Snowshoe Hare by Juliana Boyd
Boyd usually creates her paintings on carefully chosen textile backgrounds, including repurposed antique seed sacks. But for True North’s Winter Solsticeshow, Boyd did something new. She created a series of snowshoe hares that present themselves from the surfaces of vintage snowshoes. The hares—encircled by the bent ash frame of the traditional snowshoes—leap, sit, and stretch across the rawhide webbing. Some are in their winter coats of white, whereas others are wearing the dusky shades of warmer seasons, but all seem perfectly at home on their snowshoes. Boyd’s hares, like her other animals, make you want to reach out and touch them. You know they aren’t real, but they have a compelling life of their own, as well as a sense of a larger story.
Untitled by Cameron Byron Roberts
Also included in the Winter Solstice show are small original works in oil, cold wax, and acrylic by Hamilton artist Cameron Byron Roberts. An architect and contemporary painter, Roberts finds inspiration in the landscapes and waterscapes of the Great Marsh and Essex River. His minimalist paintings focus on light and color, and depart from strict representation to invite viewers to connect with their own experiences of nature.
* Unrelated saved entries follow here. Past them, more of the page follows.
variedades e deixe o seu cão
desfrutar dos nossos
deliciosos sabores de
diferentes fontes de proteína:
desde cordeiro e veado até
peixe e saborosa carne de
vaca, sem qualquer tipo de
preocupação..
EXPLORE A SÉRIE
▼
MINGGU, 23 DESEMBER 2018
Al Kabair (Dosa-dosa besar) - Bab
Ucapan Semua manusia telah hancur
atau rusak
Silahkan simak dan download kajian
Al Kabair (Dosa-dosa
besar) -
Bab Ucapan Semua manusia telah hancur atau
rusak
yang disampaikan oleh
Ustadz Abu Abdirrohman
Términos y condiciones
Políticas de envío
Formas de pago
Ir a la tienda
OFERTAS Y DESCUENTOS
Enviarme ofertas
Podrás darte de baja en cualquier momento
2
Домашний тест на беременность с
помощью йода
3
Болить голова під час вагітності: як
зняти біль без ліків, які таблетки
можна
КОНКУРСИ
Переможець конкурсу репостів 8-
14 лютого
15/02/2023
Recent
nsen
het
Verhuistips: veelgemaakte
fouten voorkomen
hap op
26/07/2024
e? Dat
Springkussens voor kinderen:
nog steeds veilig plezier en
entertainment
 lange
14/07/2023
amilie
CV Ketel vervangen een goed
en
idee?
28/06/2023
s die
The stained glass sculptures of Newburyport artist Leslie Doherty are another highlight of the Winter Solsticeshow. Doherty has been creating art with glass for over thirty years. Working out of her Plum Island studio, she produces sculptures, panels, and architectural installations. For the True North show, Doherty created a new series of feather sculptures that combine traditional stained glass techniques with a sculptural glass method. First, she cuts the individual glass components of the sculpture, and then she curves them by using a “slumping” technique—a kiln-forming process that uses heat and gravity to shape glass. She then re-cuts the curved glass before foiling and soldering them together to create the final form. The result is an elegant arched glass feather that looks as if it just fell from the sky.
Feathers by Leslie Doherty
Doherty also created a series of multi-pointed Moravian stars for True North’s show. The Moravian star—a traditional and iconic symbol of the winter solstice season—represents the light at the heart of the winter holidays. Using clear and textured glass, Doherty created twelve-pointed stars that range in size from small enough to fit in your hand to large enough to serve as a holiday centerpiece or year-round sculpture.
In addition to the work by these local artists, True North’s Winter Solstice show also features work by Diana Sudyka, Catherine Hyde, Sarah Becktel, Delbert Charging-Crow, Tabbatha Henry, Richard Fisher, and others, as well as gifts, jewelry, holiday items, and more.